Guess I don't care that Homer gets natural gas...does anybody remember all the crap that Homer residents have given the oil suppliers/companies over these last 30yrs or so? I don't. The meetings that the Homerites attended driving there in their gasoline fired cars? The anger towards the rest of us while blocking the presence of oil development in their area? The hypocrisy of the myriads of complaints that development would "pollute" their waters while their own docks I've personally seen with the sheen of an oil slick? Well, I say they need to drill for their own gas if they want it. Take some responsibility and the sweat that it takes to safely drill and produce something not just tap into the sweat equity of others and borrow money they won't pay back....

wings 03/22/13 - 04:59 am
The government of Homer

made the choice, not the people. The people pay the taxes and the government spends the taxes without permission from the people. They don't even listen to the people. Homer is a test city for Agenda 21. The people of Homer don't have a choice because their government doesn't know they exist.

Norseman 03/22/13 - 07:04 am
The way some of you talk

The way some of you talk about Homer is like they are not our neigbors, nor are a part of our borough, or a part of our state, or part of our country.
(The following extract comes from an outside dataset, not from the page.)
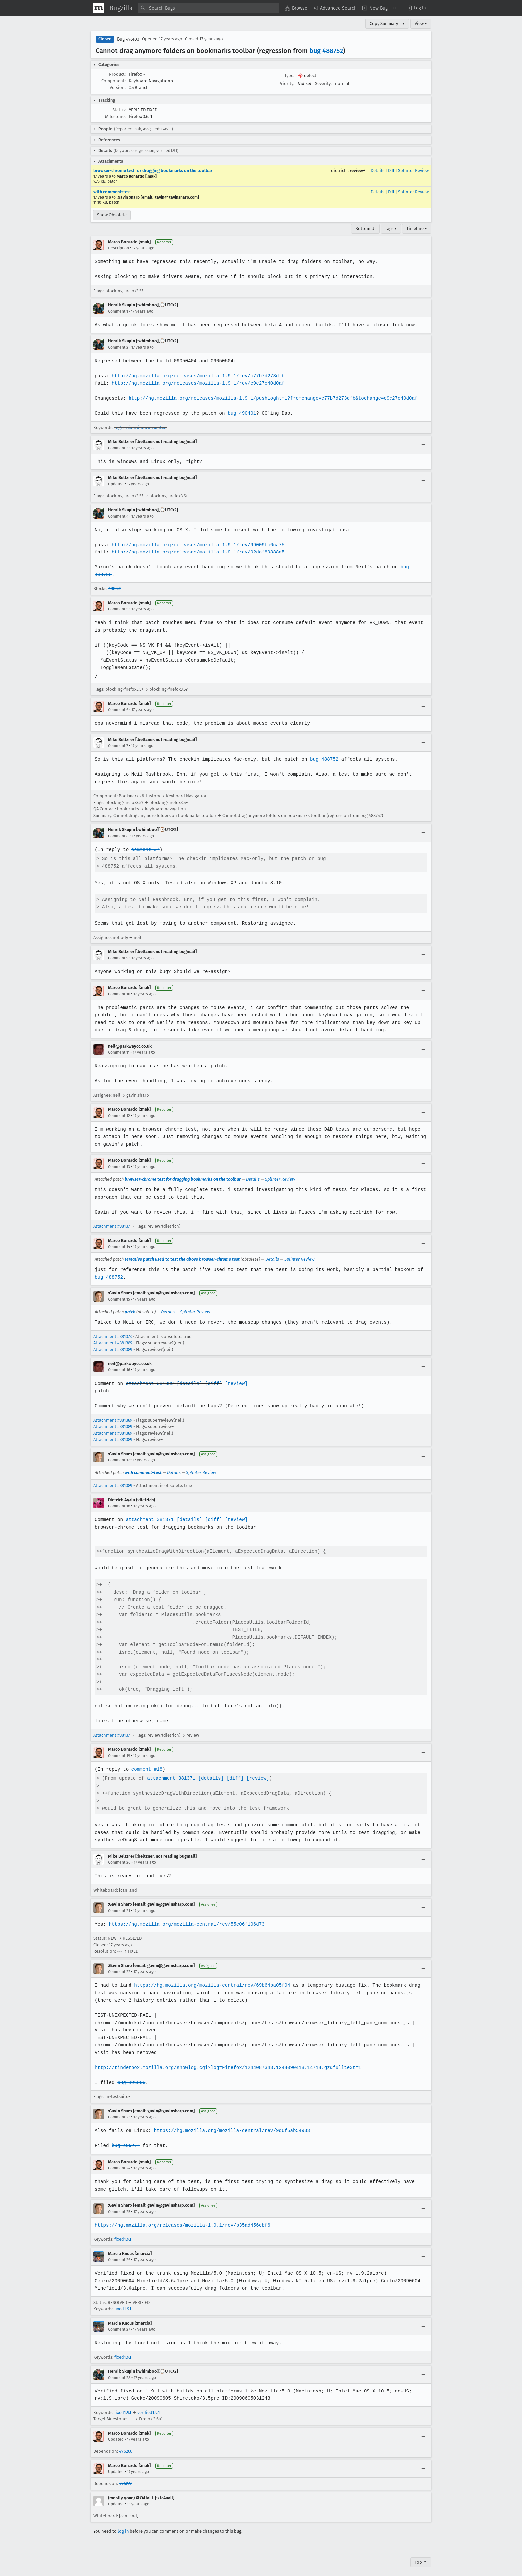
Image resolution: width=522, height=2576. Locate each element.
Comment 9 (118, 950)
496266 (125, 2443)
This is a loan period. It will not default like AIG, GM, or others. The borough will recycle this money back through our own borough. Our neigbors to the south will finally be able to use a natural resource to heat their homes and at a much cheaper cost than electricity.

This is a win win for everyone.

wings 03/22/13 - 07:12 am
What IF

Homer defaults on payments after the money goes down the tubes like Cyprus? (And it will go down the tubes, because it is not our money, and it's being called back through bailouts ... it is our debt). Do we get to take their land and call it Kenai extension?

tranquilitynow 03/23/13 - 01:46 pm
Loan business

The government is not in the business of making loans. There are always those who claim loans should be made available to big business but not to small businesses. When government does this it is not in any way fulfilling it's rightful role.

wings 03/23/13 - 06:22 pm
Conoco Phillips

Do we have any politicians in Alaska who do not work for the oil companies in some way? Mike Navarre works for Conoco Phillips ... does he have an interest in the gas and oil business over the residents of Homer?

Isn't Mr. Navarre a little to close to the taxpayers money to be making loans to Homer for their gas and oil, and doesn't "confict of interest" come to mind here somewhere? How can we let a vested oil and gas company worker make a judgment on how the company is doing?

Mr. Micciche also works for Conoco Phillips:

"Micciche is serving as mayor of Soldotna. He works as the general manager of ConocoPhillips’ Kenai LNG Plant, which has been his employer for 27 years."

How can we trust anything a double agent tells us?

Sam Von Pufendorf
Sam Von Pufendorf 03/23/13 - 10:27 pm

Wings, Mr Navarre doesn't work for Conoco Phillips in any capacity and has no contracts tying him in any way to their operations and never has that I am aware of.
Concerning the loan to the city of Homer, that was voted upon by the Borough Assembly as the borough mayor does not have the authority to arbitrarily make such financial commitments without assembly approval.
As for Mr Micciche; apparently that is who the voters chose. I'm not saying that was the correct choice, however, it was the people's choice.